İçimizdeki zombiler

DÜNYANIN çeşitli şehirleriyle aynı anda bir tanıtım için Ortaköy Meydanı’nda toplanan zombi kardeşlerimi sevgiyle selamlayarak başlayayım söze.

Haberin Devamı

Zombiler, malumunuz öldükten sonra dirilmiş veya başka bir güç tarafından diriltilmiş arkadaşlar. Afrika’nın “vudu” kültüründen popüler kültüre yatay geçişi görkemli olmuştur.
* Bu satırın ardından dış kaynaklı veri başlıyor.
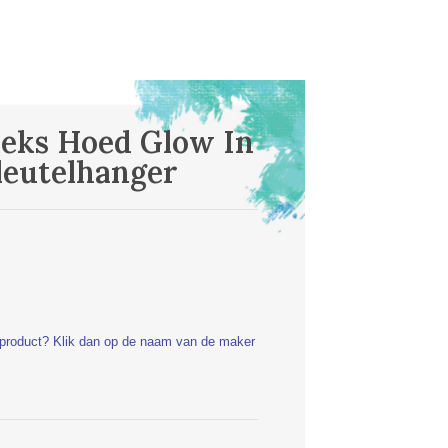
eks Hoed Glow In
leutelhanger
t product? Klik dan op de naam van de maker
Filmleri, oyunları, dizileri, kitapları, çizgi romanları gani ganidir “yaşayan ölüler” tayfasının. Korkudan çok eğlence malzemesine dönmüşlerdir vesaire.

* * *

Peki, zombi sadece fantastik bir karakter midir?

“Hayatta karşılığı, yeri yurdu yok mudur? Nüfus sayımı yapılsa sayılmaz mı, sınava girse tükenmez kalem kullanamaz mı, istediği sorudan başlayamaz mı, bikini giyse yakışmaz mı?” tarzı saçma soruları epeyce geliştirebilirim ama ne siz yıpranın ne ben ne de zombişler.

Günlük hayatta rastlayabileceğimiz zombileri sayayım, faydam dokunsun:

1) Politik zombi: Fikri ölmüştür kendisi yaşıyordur. Gündemi kör inancıyla, attan ödünç aldığı gözlüğüyle okur; eğer, büker, işine yarar hale getirir, bildiğini okur. Türbanı çözeceğim der, daha beter bağlar mesela. Yeniden kontrol edeceği, kar sağlayacağı, oy toplayacağı gün gelene kadar tekrar öldürür, gömer gündem mezarlığına. Problemi zombileştirir; kendisi şan, şöhret, servet ve gıcır makam aracı sahibi olur.

2) Magazinel zombi: Ne yaşar, ne ölür. Aslında ölmüştür haberi yoktur. Kısa süren “sanatsal faaliyet” döneminin ardından doğal ölümü gerçekleşir fakat o yaşadığını sanır. İşin tuhaf yanı, magazinel zombi figürü yaşayan ölü haliyle sayfaları, ekranları gezmeyi sürdürür. Ama sanatçının ölümsüzlüğe yürüyeni de çoktur; vatandaş onu ayırt eder ölse de öldürmez, zombi olarak değil sevgili olarak yaşatır.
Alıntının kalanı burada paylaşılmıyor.